This is an open response to a recent presentation about module systems for Ecmascript, “The state of the load(): A brief progress report on current ES module implementations,” by Ihab Awad. I didn’t attend, but got the pointer from the e-lang list. I am not an Ecmascript programmer, but I think my point here applies to all formal notations.
I’m not too keen on imperative module systems, those based on constructs like ‘load’ that augment the running code base; they are alluring because of their simplicity, but I’ve seen a lot of benefit from a phased approach that permits computation of dependencies, and other ‘static’ analysis, separately from execution of ‘run time’ code, which often can only be run at ‘run time’.
(I put ‘static’ and ‘run time’ in scare quotes because this distinction is not very meaningful in a Web context where all activities are ‘dynamic’, ‘compilation’ happens at the craziest times, and static and dynamic, if anything, are just vague ideas around what kinds of activities happen when.)
The reason you care about phasing is that you do things to programs other than run them. There is of course the usual analysis of individual modules such as validity checking (syntax, variable binding, maybe some typing constraints), optimization, documentation and test case harvesting, and so on. But statements about a program’s module structure are also very useful to know in advance of execution. In the case of modules, early-phase knowledge of dependencies not only permits useful inter-module checks and optimizations, but also system-level operations such as prefetching (transitive closure of module dependencies), search, and packaging.
If ‘load’ is simply a function like any other then there is no systematic and predictable way to find all possible early-phase uses and distinguish them from the necessarily late-phase ones.
Just to name one case, the phase distinction is important for Scheme48, which has whole-system cross-building as a requirement, and of course is essential for any language that has a strong theory of static anything (especially around types and namespace control).
The main criticism of phased systems is the limitations imposed during the first phase. You often want to be able to compute (as opposed to just list) the early-phase information such as types and dependencies, create abstractions for use in writing the early phase information, and so on, and the conventional Modula-like approach won’t support this because the first-phase language is extremely limited. But you don’t have to go to an unphased design with no separation between early- and late-phase code in order to get a rich early-phase language. You can say that there are two programs, one that gets run early to provide the kind of information that early phases like to see (such as dependencies), and another that happens at whatever you consider to be ‘run time.’ Object-capability languages like E and Caja make articulating the abilities and limits of early-phase processing especially easy, of course; the language, API, or program designer gets to articulate exactly what the capabilities of the phase-I language are supposed to be (so to speak).

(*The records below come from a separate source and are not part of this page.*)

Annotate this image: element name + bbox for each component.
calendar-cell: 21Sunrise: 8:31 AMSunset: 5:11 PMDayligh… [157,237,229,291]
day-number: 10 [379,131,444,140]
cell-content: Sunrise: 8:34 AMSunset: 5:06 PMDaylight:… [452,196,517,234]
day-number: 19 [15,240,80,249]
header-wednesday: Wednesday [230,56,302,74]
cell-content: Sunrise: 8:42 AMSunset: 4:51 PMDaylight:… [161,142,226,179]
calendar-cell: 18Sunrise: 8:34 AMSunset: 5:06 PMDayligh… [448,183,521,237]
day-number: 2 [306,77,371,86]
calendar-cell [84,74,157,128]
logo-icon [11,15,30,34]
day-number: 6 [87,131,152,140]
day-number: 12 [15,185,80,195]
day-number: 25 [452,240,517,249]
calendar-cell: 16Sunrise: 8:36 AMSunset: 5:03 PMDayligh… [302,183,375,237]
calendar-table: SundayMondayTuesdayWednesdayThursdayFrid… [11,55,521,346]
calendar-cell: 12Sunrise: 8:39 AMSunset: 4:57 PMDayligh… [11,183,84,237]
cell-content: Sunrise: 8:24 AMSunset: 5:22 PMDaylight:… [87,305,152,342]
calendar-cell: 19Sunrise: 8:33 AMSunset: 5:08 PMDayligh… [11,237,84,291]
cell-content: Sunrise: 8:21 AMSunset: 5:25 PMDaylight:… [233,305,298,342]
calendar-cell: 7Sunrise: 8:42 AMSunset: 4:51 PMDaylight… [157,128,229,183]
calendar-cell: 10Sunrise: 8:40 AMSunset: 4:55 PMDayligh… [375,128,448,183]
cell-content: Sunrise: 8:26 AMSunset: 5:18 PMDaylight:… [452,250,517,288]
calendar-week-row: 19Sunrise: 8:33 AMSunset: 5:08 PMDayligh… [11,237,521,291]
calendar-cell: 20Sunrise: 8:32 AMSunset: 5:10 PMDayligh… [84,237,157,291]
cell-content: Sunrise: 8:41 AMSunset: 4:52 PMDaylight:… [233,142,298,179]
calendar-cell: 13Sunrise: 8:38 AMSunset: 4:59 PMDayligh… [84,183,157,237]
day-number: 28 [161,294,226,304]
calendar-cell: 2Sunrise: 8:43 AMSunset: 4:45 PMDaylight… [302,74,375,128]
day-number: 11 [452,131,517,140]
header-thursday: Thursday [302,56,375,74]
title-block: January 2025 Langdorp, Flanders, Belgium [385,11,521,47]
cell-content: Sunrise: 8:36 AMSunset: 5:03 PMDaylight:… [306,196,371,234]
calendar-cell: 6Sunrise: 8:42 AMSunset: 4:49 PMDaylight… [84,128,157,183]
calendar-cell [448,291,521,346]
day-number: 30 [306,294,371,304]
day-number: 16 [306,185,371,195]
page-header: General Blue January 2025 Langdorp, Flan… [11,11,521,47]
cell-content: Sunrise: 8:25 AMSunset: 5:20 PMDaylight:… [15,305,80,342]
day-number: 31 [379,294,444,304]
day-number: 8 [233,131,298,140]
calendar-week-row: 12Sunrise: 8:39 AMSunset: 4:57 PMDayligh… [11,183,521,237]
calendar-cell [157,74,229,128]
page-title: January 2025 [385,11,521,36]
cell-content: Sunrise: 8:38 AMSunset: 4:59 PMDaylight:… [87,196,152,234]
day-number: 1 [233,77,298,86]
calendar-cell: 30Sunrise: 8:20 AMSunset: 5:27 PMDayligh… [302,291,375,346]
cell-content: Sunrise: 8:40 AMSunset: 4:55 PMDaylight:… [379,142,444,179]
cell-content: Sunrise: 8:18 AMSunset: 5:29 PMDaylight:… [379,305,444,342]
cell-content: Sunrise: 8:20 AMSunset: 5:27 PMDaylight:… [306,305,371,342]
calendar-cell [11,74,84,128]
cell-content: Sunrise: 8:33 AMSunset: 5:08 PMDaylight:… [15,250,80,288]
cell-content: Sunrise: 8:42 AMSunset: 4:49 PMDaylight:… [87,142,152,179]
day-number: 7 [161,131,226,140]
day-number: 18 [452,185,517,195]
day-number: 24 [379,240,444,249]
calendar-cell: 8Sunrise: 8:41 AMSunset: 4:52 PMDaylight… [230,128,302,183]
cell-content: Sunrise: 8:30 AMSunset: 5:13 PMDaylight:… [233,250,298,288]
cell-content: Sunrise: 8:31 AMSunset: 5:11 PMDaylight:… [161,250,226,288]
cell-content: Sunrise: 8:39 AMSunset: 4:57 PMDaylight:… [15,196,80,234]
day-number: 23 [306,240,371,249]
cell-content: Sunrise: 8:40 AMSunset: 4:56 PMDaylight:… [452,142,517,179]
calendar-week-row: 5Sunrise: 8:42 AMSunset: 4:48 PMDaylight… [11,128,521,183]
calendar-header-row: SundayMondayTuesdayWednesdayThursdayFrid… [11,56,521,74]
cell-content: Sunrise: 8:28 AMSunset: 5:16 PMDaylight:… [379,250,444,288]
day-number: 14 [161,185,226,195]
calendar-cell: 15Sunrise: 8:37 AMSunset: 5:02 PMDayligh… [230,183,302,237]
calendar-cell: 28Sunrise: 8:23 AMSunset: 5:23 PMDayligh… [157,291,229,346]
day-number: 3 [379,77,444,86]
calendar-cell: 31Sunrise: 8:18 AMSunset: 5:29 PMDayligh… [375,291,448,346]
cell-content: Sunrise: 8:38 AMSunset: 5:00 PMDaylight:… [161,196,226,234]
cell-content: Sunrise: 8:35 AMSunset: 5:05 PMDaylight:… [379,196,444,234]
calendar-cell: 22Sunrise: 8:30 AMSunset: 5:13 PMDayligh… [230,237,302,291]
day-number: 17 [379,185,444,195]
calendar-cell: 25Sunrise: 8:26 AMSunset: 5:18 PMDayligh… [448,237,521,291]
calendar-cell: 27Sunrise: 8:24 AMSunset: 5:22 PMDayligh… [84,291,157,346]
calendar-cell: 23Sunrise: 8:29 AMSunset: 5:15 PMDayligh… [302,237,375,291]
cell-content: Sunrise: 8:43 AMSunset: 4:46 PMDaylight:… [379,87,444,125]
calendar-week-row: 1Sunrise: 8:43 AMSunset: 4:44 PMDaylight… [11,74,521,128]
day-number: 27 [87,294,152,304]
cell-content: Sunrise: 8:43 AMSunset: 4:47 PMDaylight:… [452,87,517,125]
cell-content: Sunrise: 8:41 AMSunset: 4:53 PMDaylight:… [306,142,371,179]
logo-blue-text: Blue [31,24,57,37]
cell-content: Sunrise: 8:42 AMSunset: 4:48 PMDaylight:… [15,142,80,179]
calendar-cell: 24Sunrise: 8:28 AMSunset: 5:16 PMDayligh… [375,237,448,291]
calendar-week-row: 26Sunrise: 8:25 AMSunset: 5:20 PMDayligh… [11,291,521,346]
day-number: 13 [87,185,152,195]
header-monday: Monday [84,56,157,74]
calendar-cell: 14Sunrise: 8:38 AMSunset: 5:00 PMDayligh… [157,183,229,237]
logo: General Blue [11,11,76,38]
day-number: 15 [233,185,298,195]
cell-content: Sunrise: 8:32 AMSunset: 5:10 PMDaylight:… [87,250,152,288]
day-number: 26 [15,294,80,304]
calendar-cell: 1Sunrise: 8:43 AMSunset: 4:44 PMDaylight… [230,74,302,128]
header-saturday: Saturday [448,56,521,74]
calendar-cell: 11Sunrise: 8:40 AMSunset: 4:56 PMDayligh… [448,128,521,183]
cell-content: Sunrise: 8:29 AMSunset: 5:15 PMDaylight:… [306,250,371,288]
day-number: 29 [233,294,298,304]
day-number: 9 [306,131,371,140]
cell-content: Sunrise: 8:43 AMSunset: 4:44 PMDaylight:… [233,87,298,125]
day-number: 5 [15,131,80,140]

There are many ways to decide what stuff belongs to which phase. In Scheme48 we experimented with the idea that module metadata, especially dependencies, should be separated from the text of the module code. Many languages (Modula-II and many others, such as R6RS) make this separation through the syntax of file contents, with some special file-level-only syntactic constructs meant for module processing (you can’t be ‘implementation module …’ or ‘from x import y’ as one branch of an IF). Scheme48 went to the extreme of implementing the data/metadata separation as a file boundary. Common
Lisp does it both ways, with both a minimal in-file ‘provide/require’ and a full-featured meta-file ‘defsystem’. Yet another way is to allow early-phase information go anywhere but to distinguish it syntactically (I don’t have a good example, #include in C is not quite the right idea) so that it can be identified by a prepass. Sometimes one way is better, sometimes another is. In any case, how the distinction is made syntactically is much less important than that it be made somehow, without heuristics, so that phased processing is possible and reliable.

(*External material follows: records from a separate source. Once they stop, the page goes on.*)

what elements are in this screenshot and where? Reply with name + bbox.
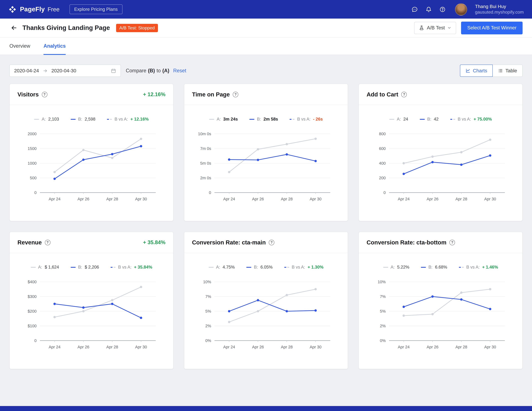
legend-item-b-vs-a: B vs A:+ 35.84% — [111, 265, 152, 270]
legend-marker-a — [31, 267, 36, 268]
help-icon[interactable]: ? — [42, 92, 47, 97]
legend-value: 5.22% — [397, 265, 409, 270]
user-avatar[interactable] — [455, 3, 467, 15]
calendar-icon — [111, 68, 116, 73]
line-chart: 0%2%5%7%10%Apr 24Apr 26Apr 28Apr 30 — [192, 277, 340, 353]
svg-text:Apr 30: Apr 30 — [135, 197, 147, 201]
svg-text:Apr 24: Apr 24 — [223, 197, 235, 201]
legend-value: + 35.84% — [134, 265, 152, 270]
select-winner-button[interactable]: Select A/B Test Winner — [461, 21, 522, 34]
svg-text:7%: 7% — [380, 294, 386, 299]
legend-value: 4.75% — [223, 265, 235, 270]
svg-text:Apr 26: Apr 26 — [252, 345, 264, 349]
user-info: Thang Bui Huy gausuted.myshopify.com — [475, 4, 524, 15]
svg-text:800: 800 — [379, 132, 386, 136]
metric-card: Conversion Rate: cta-main ? A:4.75%B:6.0… — [184, 232, 348, 369]
svg-text:500: 500 — [30, 176, 37, 180]
svg-text:Apr 28: Apr 28 — [106, 345, 118, 349]
header-actions: A/B Test Select A/B Test Winner — [414, 21, 522, 34]
table-button-label: Table — [505, 68, 517, 74]
legend-value: + 12.16% — [130, 117, 149, 122]
help-icon[interactable]: ? — [401, 92, 407, 97]
legend-value: 42 — [434, 117, 439, 122]
svg-text:$300: $300 — [28, 294, 37, 299]
legend-marker-b — [71, 119, 76, 120]
svg-text:600: 600 — [379, 146, 386, 151]
legend-label: B: — [78, 265, 82, 270]
legend-marker-a — [389, 119, 394, 120]
help-icon[interactable]: ? — [449, 239, 455, 245]
pagefly-logo-icon — [8, 5, 17, 13]
legend-item-a: A:$ 1,624 — [31, 265, 59, 270]
card-header: Time on Page ? — [184, 84, 348, 105]
page-header: Thanks Giving Landing Page A/B Test: Sto… — [0, 19, 532, 38]
legend-label: B: — [254, 265, 258, 270]
svg-text:Apr 24: Apr 24 — [49, 345, 60, 349]
svg-text:Apr 28: Apr 28 — [281, 197, 293, 201]
date-range-picker[interactable]: 2020-04-24 2020-04-30 — [10, 65, 121, 77]
tab-analytics[interactable]: Analytics — [44, 38, 66, 55]
help-circle-icon[interactable] — [439, 6, 446, 12]
reset-link[interactable]: Reset — [173, 68, 186, 74]
legend-marker-a — [383, 267, 388, 268]
topbar-right: Thang Bui Huy gausuted.myshopify.com — [411, 3, 524, 15]
svg-text:$200: $200 — [28, 309, 37, 314]
chart-legend: A:4.75%B:6.05%B vs A:+ 1.30% — [184, 265, 348, 270]
svg-text:5%: 5% — [205, 309, 211, 314]
notifications-bell-icon[interactable] — [426, 6, 432, 12]
explore-pricing-button[interactable]: Explore Pricing Plans — [70, 4, 123, 14]
svg-text:0: 0 — [34, 338, 37, 343]
legend-item-a: A:4.75% — [209, 265, 235, 270]
arrow-left-icon — [10, 24, 18, 31]
svg-text:5m 0s: 5m 0s — [200, 161, 211, 165]
card-title: Revenue — [18, 239, 42, 246]
chart-legend: A:24B:42B vs A:+ 75.00% — [359, 117, 522, 122]
chevron-down-icon — [447, 26, 452, 30]
card-title: Add to Cart — [367, 91, 398, 98]
ab-test-dropdown-button[interactable]: A/B Test — [414, 22, 456, 34]
help-icon[interactable]: ? — [45, 239, 50, 245]
card-header: Revenue ? + 35.84% — [10, 232, 173, 253]
charts-button-label: Charts — [473, 68, 487, 74]
help-icon[interactable]: ? — [269, 239, 274, 245]
legend-label: B: — [427, 117, 431, 122]
legend-label: B vs A: — [118, 265, 132, 270]
legend-item-a: A:3m 24s — [209, 117, 238, 122]
legend-item-b: B:6.68% — [421, 265, 447, 270]
controls-row: 2020-04-24 2020-04-30 Compare (B) to (A) — [10, 65, 522, 77]
tab-overview[interactable]: Overview — [10, 38, 30, 55]
legend-marker-a — [209, 119, 214, 120]
svg-text:2000: 2000 — [28, 132, 37, 136]
svg-text:$400: $400 — [28, 280, 37, 284]
help-icon[interactable]: ? — [233, 92, 238, 97]
chart-legend: A:5.22%B:6.68%B vs A:+ 1.46% — [359, 265, 522, 270]
svg-text:Apr 26: Apr 26 — [427, 345, 438, 349]
legend-item-b-vs-a: B vs A:+ 75.00% — [450, 117, 492, 122]
legend-marker-a — [34, 119, 39, 120]
line-chart: 02m 0s5m 0s7m 0s10m 0sApr 24Apr 26Apr 28… — [192, 129, 340, 205]
metric-card: Add to Cart ? A:24B:42B vs A:+ 75.00% 02… — [359, 84, 522, 221]
legend-label: A: — [397, 117, 401, 122]
legend-value: 2,103 — [48, 117, 59, 122]
legend-value: 24 — [403, 117, 408, 122]
svg-text:Apr 26: Apr 26 — [252, 197, 264, 201]
legend-marker-vs — [107, 119, 112, 120]
svg-text:0: 0 — [34, 191, 37, 195]
svg-text:5%: 5% — [380, 309, 386, 314]
svg-text:Apr 24: Apr 24 — [398, 345, 409, 349]
table-view-button[interactable]: Table — [493, 65, 522, 77]
legend-marker-b — [420, 119, 425, 120]
legend-marker-vs — [284, 267, 289, 268]
date-to: 2020-04-30 — [51, 68, 76, 74]
svg-text:Apr 30: Apr 30 — [484, 345, 496, 349]
app-root: PageFly Free Explore Pricing Plans — [0, 0, 532, 411]
chat-icon[interactable] — [411, 6, 418, 12]
legend-value: $ 1,624 — [45, 265, 59, 270]
svg-text:Apr 30: Apr 30 — [310, 345, 322, 349]
charts-view-button[interactable]: Charts — [460, 65, 493, 77]
legend-value: + 1.30% — [308, 265, 323, 270]
legend-value: + 75.00% — [474, 117, 492, 122]
back-button[interactable] — [10, 23, 19, 32]
svg-text:$100: $100 — [28, 324, 37, 328]
page-title: Thanks Giving Landing Page — [22, 24, 110, 32]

Late-phase loads will always be needed, and I’m not arguing that they should be forbidden (as if that were possible), but if you don’t provide notational encouragement for phase splitting, you are likely to frustrate the efforts of those who later on want to create tools for building and analyzing systems. There is a lot of experience behind us on how phasing can be exploited, so doing some design now is not a total shot in the dark. You could wait to do a phased design until the need is felt, but that will lead to the creation of an unphasable code base, and the price of splitting program text into data and metadata when the time comes that you need that distinction will be very high.